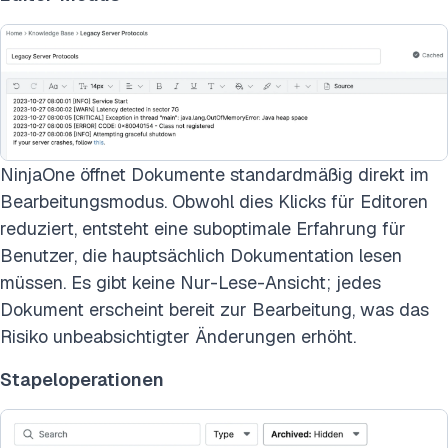
NinjaOne öffnet Dokumente standardmäßig direkt im
Bearbeitungsmodus. Obwohl dies Klicks für Editoren
reduziert, entsteht eine suboptimale Erfahrung für
Benutzer, die hauptsächlich Dokumentation lesen
müssen. Es gibt keine Nur-Lese-Ansicht; jedes
Dokument erscheint bereit zur Bearbeitung, was das
Risiko unbeabsichtigter Änderungen erhöht.
Stapeloperationen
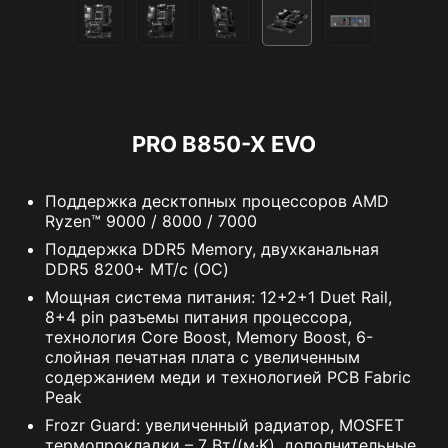
PRO B850-X EVO
Поддержка десктопных процессоров AMD
Ryzen™ 9000 / 8000 / 7000
Поддержка DDR5 Memory, двухканальная
DDR5 8200+ MT/с (OC)
Мощная система питания: 12+2+1 Duet Rail,
8+4 pin разъемы питания процессора,
технология Core Boost, Memory Boost, 6-
слойная печатная плата с увеличенным
содержанием меди и технологией PCB Fabric
Peak
Frozr Guard: увеличенный радиатор, MOSFET
термопрокладки – 7 Вт/(м·K), дополнительные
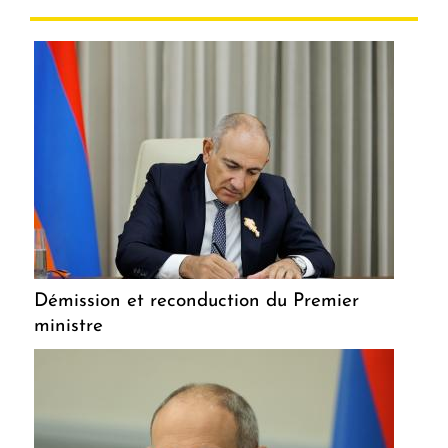
Démission et reconduction du Premier
ministre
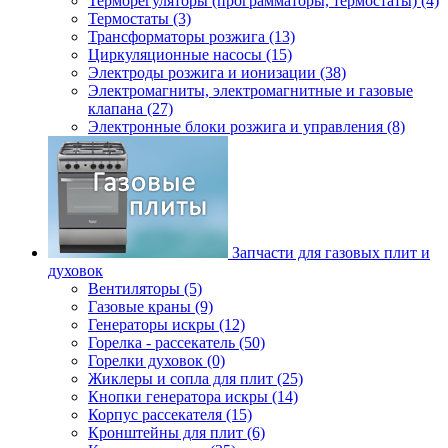
Терморегуляторы (программаторы, термостаты) (4)
Термостаты (3)
Трансформаторы розжига (13)
Циркуляционные насосы (15)
Электроды розжига и ионизации (38)
Электромагниты, электромагнитные и газовые
клапана (27)
Электронные блоки розжига и управления (8)
Запчасти для газовых плит и
духовок
Вентиляторы (5)
Газовые краны (9)
Генераторы искры (12)
Горелка - рассекатель (50)
Горелки духовок (0)
Жиклеры и сопла для плит (25)
Кнопки генератора искры (14)
Корпус рассекателя (15)
Кронштейны для плит (6)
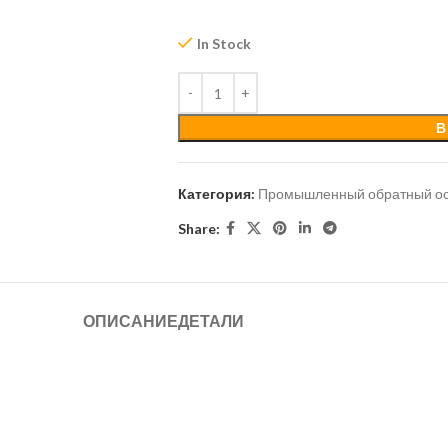
In Stock
В
Категория:
Промышленный обратный о
Share:
ОПИСАНИЕ
ДЕТАЛИ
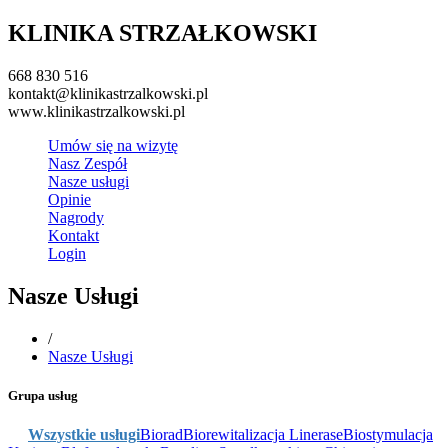
KLINIKA STRZAŁKOWSKI
668 830 516
kontakt@klinikastrzalkowski.pl
www.klinikastrzalkowski.pl
Umów się na wizytę
Nasz Zespół
Nasze usługi
Opinie
Nagrody
Kontakt
Login
Nasze Usługi
/
Nasze Usługi
Grupa usług
Wszystkie usługi
Biorad
Biorewitalizacja Linerase
Biostymulacja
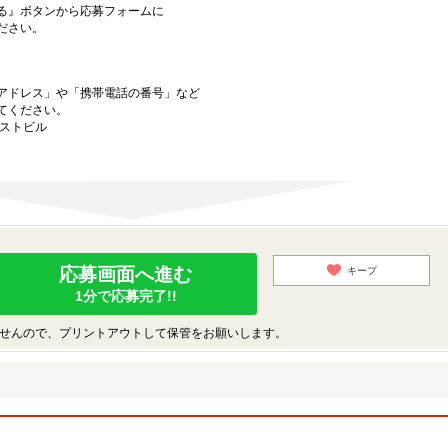
る』ボタンから応募フォームに
ださい。
アドレス」や「携帯電話の番号」など
てください。
ーストビル
応募画面へ進む
キープ
1分で応募完了!!
せんので、プリントアウトして保管をお願いします。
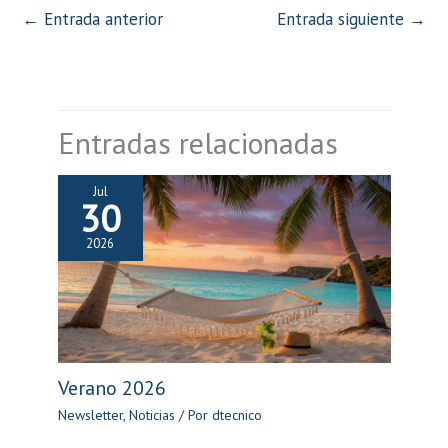
←
Entrada anterior
Entrada siguiente
→
Entradas relacionadas
Jul
30
2026
Verano 2026
Newsletter
,
Noticias
/ Por
dtecnico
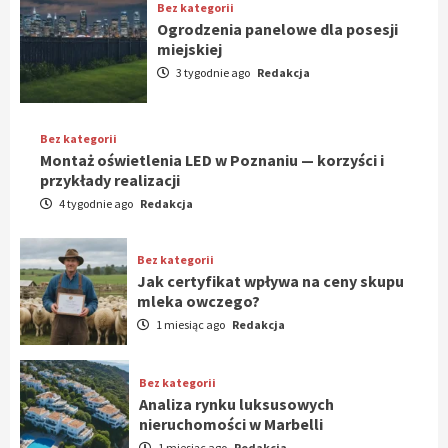
Bez kategorii
Ogrodzenia panelowe dla posesji
miejskiej
3 tygodnie ago
Redakcja
Bez kategorii
Montaż oświetlenia LED w Poznaniu — korzyści i
przykłady realizacji
4 tygodnie ago
Redakcja
Bez kategorii
Jak certyfikat wpływa na ceny skupu
mleka owczego?
1 miesiąc ago
Redakcja
Bez kategorii
Analiza rynku luksusowych
nieruchomości w Marbelli
1 miesiąc ago
Redakcja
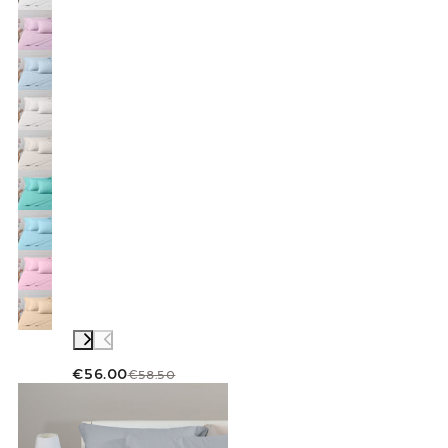
€56.00
€58.50
Link to "
Completo Lenzuola Tinta unita flane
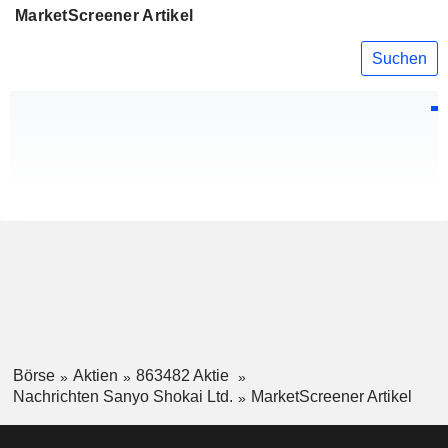
MarketScreener Artikel
Suchen
Börse
Aktien
863482 Aktie
Nachrichten Sanyo Shokai Ltd.
MarketScreener Artikel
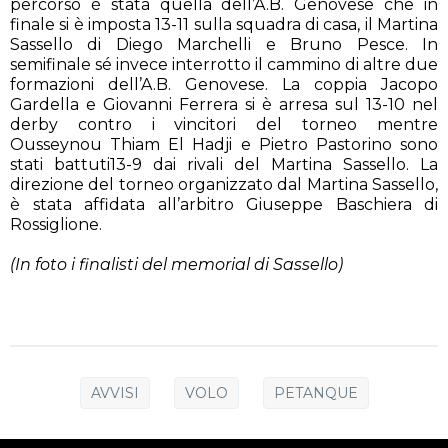
percorso è stata quella dell’A.B. Genovese che in
finale si è imposta 13-11 sulla squadra di casa, il Martina
Sassello di Diego Marchelli e Bruno Pesce. In
semifinale sé invece interrotto il cammino di altre due
formazioni dell’A.B. Genovese. La coppia Jacopo
Gardella e Giovanni Ferrera si è arresa sul 13-10 nel
derby contro i vincitori del torneo mentre
Ousseynou Thiam El Hadji e Pietro Pastorino sono
stati battuti13-9 dai rivali del Martina Sassello. La
direzione del torneo organizzato dal Martina Sassello,
è stata affidata all’arbitro Giuseppe Baschiera di
Rossiglione.
(In foto i finalisti del memorial di Sassello)
AVVISI
VOLO
PETANQUE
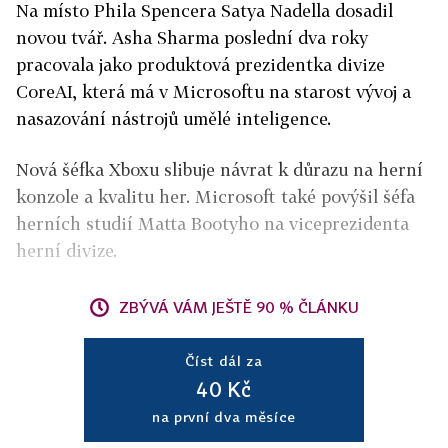
Na místo Phila Spencera Satya Nadella dosadil
novou tvář. Asha Sharma poslední dva roky
pracovala jako produktová prezidentka divize
CoreAI, která má v Microsoftu na starost vývoj a
nasazování nástrojů umělé inteligence.
Nová šéfka Xboxu slibuje návrat k důrazu na herní
konzole a kvalitu her. Microsoft také povýšil šéfa
herních studií Matta Bootyho na viceprezidenta
herní divize.
ZBÝVÁ VÁM JEŠTĚ 90 % ČLÁNKU
Číst dál za
40 Kč
na první dva měsíce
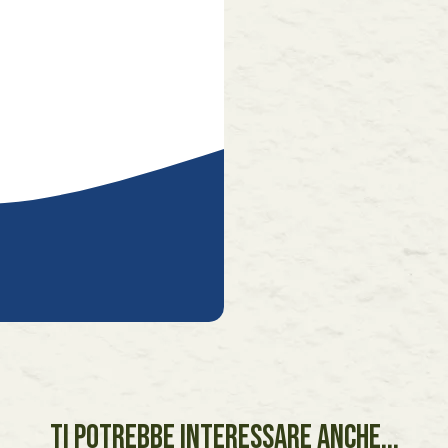
TI POTREBBE INTERESSARE ANCHE...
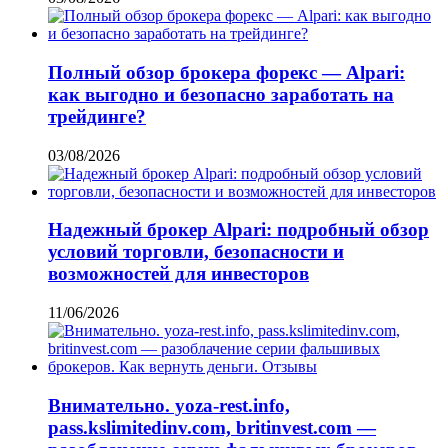
Полный обзор брокера форекс — Alpari:
как выгодно и безопасно заработать на
трейдинге?
03/08/2026
Надежный брокер Alpari: подробный обзор
условий торговли, безопасности и
возможностей для инвесторов
11/06/2026
Внимательно. yoza-rest.info,
pass.kslimitedinv.com, britinvest.com —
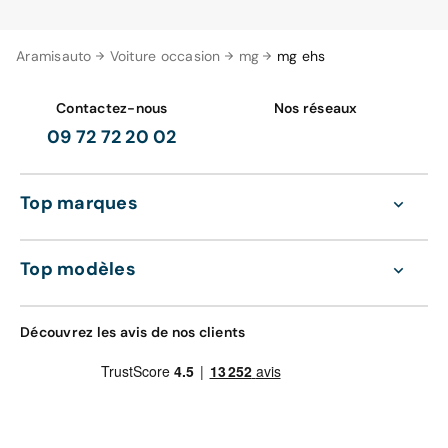
Aramisauto
Voiture occasion
mg
mg ehs
Contactez-nous
Nos réseaux
09 72 72 20 02
Top marques
Top modèles
Découvrez les avis de nos clients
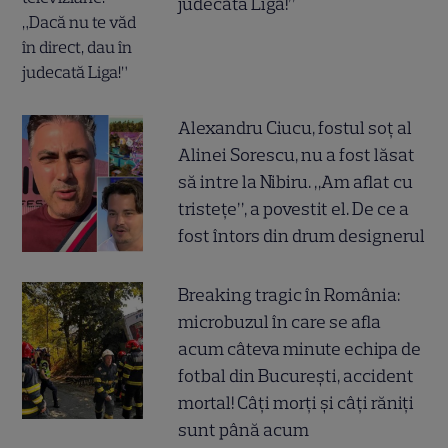
judecată Liga!”
Alexandru Ciucu, fostul soț al
Alinei Sorescu, nu a fost lăsat
să intre la Nibiru. „Am aflat cu
tristețe”, a povestit el. De ce a
fost întors din drum designerul
Breaking tragic în România:
microbuzul în care se afla
acum câteva minute echipa de
fotbal din București, accident
mortal! Câți morți și câți răniți
sunt până acum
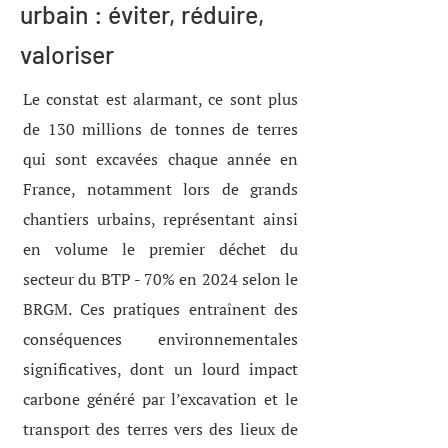
urbain : éviter, réduire,
valoriser
Le constat est alarmant, ce sont plus
de 130 millions de tonnes de terres
qui sont excavées chaque année en
France, notamment lors de grands
chantiers urbains, représentant ainsi
en volume le premier déchet du
secteur du BTP - 70% en 2024 selon le
BRGM. Ces pratiques entraînent des
conséquences environnementales
significatives, dont un lourd impact
carbone généré par l’excavation et le
transport des terres vers des lieux de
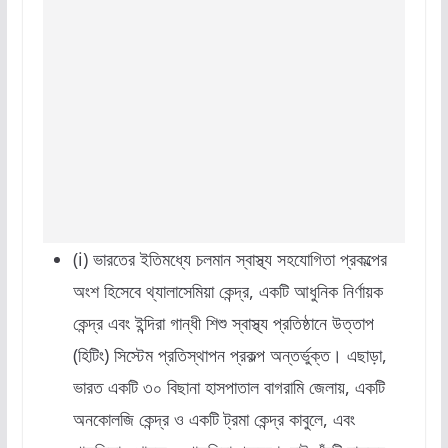
(i) ভারতের ইতিমধ্যে চলমান স্বাস্থ্য সহযোগিতা প্রকল্পের
অংশ হিসেবে থ্যালাসেমিয়া কেন্দ্র, একটি আধুনিক নির্ণায়ক
কেন্দ্র এবং ইন্দিরা গান্ধী শিশু স্বাস্থ্য প্রতিষ্ঠানে উত্তাপ
(হিটিং) সিস্টেম প্রতিস্থাপন প্রকল্প অন্তর্ভুক্ত। এছাড়া,
ভারত একটি ৩০ বিছানা হাসপাতাল বাগরামি জেলায়, একটি
অনকোলজি কেন্দ্র ও একটি ট্রমা কেন্দ্র কাবুলে, এবং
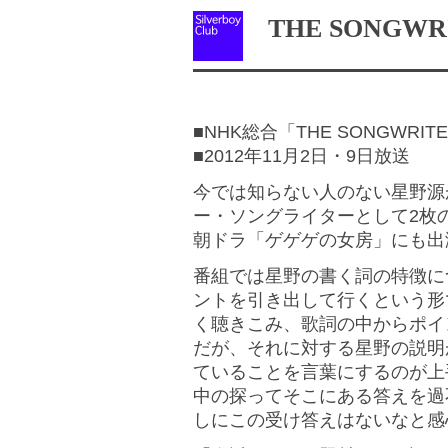
THE SONGWR
■NHK総合「THE SONGWRIT
■2012年11月2日・9日放送
今では知らない人のない星野源
ー・ソングライターとして2枚
朝ドラ「ゲゲゲの女房」にも出
番組では星野の書く詞の特徴に
ントを引き出して行くという形
く聴きこみ、歌詞の中からポイ
だが、それに対する星野の説明
ていることを言葉にするのが上
中の探ってそこにある答えを過
しにこの受け答えはないなと感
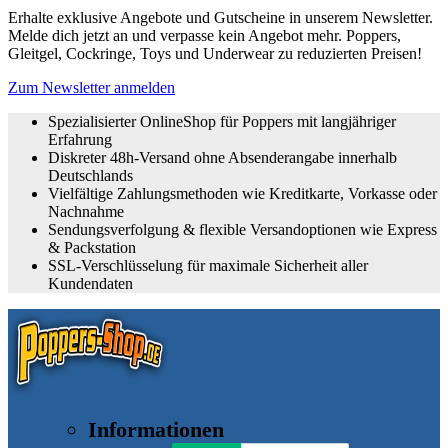
Erhalte exklusive Angebote und Gutscheine in unserem Newsletter.
Melde dich jetzt an und verpasse kein Angebot mehr. Poppers,
Gleitgel, Cockringe, Toys und Underwear zu reduzierten Preisen!
Zum Newsletter anmelden
Spezialisierter OnlineShop für Poppers mit langjähriger
Erfahrung
Diskreter 48h-Versand ohne Absenderangabe innerhalb
Deutschlands
Vielfältige Zahlungsmethoden wie Kreditkarte, Vorkasse oder
Nachnahme
Sendungsverfolgung & flexible Versandoptionen wie Express
& Packstation
SSL-Verschlüsselung für maximale Sicherheit aller
Kundendaten
Informationen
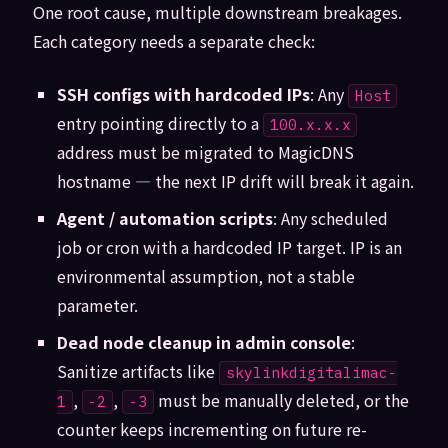
One root cause, multiple downstream breakages.
Each category needs a separate check:
SSH configs with hardcoded IPs
: Any
Host
entry pointing directly to a
100.x.x.x
address must be migrated to MagicDNS
hostname — the next IP drift will break it again.
Agent / automation scripts
: Any scheduled
job or cron with a hardcoded IP target. IP is an
environmental assumption, not a stable
parameter.
Dead node cleanup in admin console
:
Sanitize artifacts like
skylinkdigitalimac-
,
,
must be manually deleted, or the
1
-2
-3
counter keeps incrementing on future re-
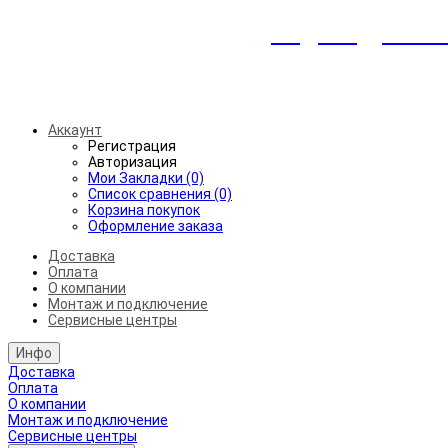
Индивидуальны
Беспл
Аккаунт
Регистрация
Авторизация
Мои Закладки (0)
Список сравнения (0)
Корзина покупок
Оформление заказа
Доставка
Оплата
О компании
Монтаж и подключение
Сервисные центры
Инфо
Доставка
Оплата
О компании
Монтаж и подключение
Сервисные центры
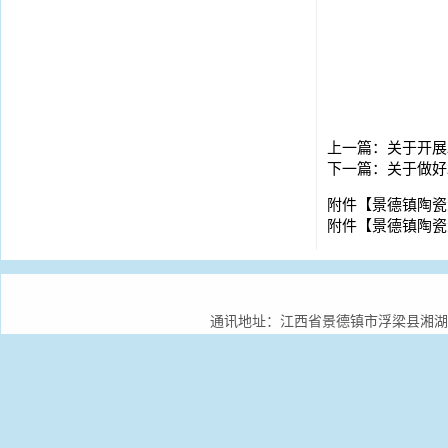
上一篇：
关于开展
下一篇：
关于做好
附件【
景德镇陶瓷大
附件【
景德镇陶瓷大
通讯地址：江西省景德镇市浮梁县湘湖镇景德镇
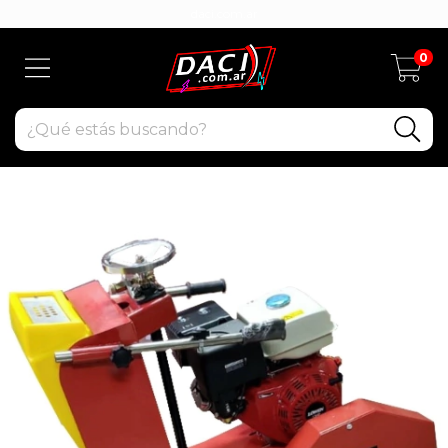
daci.com.ar
0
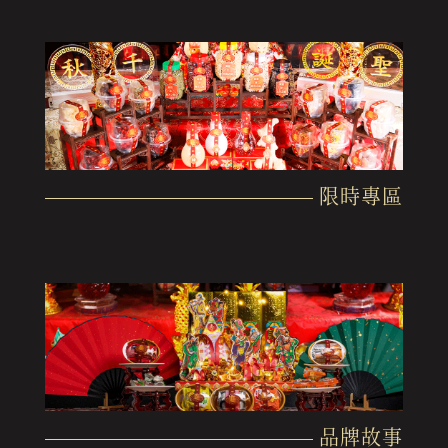
限時專區
品牌故事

■ ■ ■ ■ ■

#### [REQUIRED ACTION]
The answer must be a single number: the count of lines in the data that include the word "плит".

#### [SOLUTION TO THIS PROBLEM]
3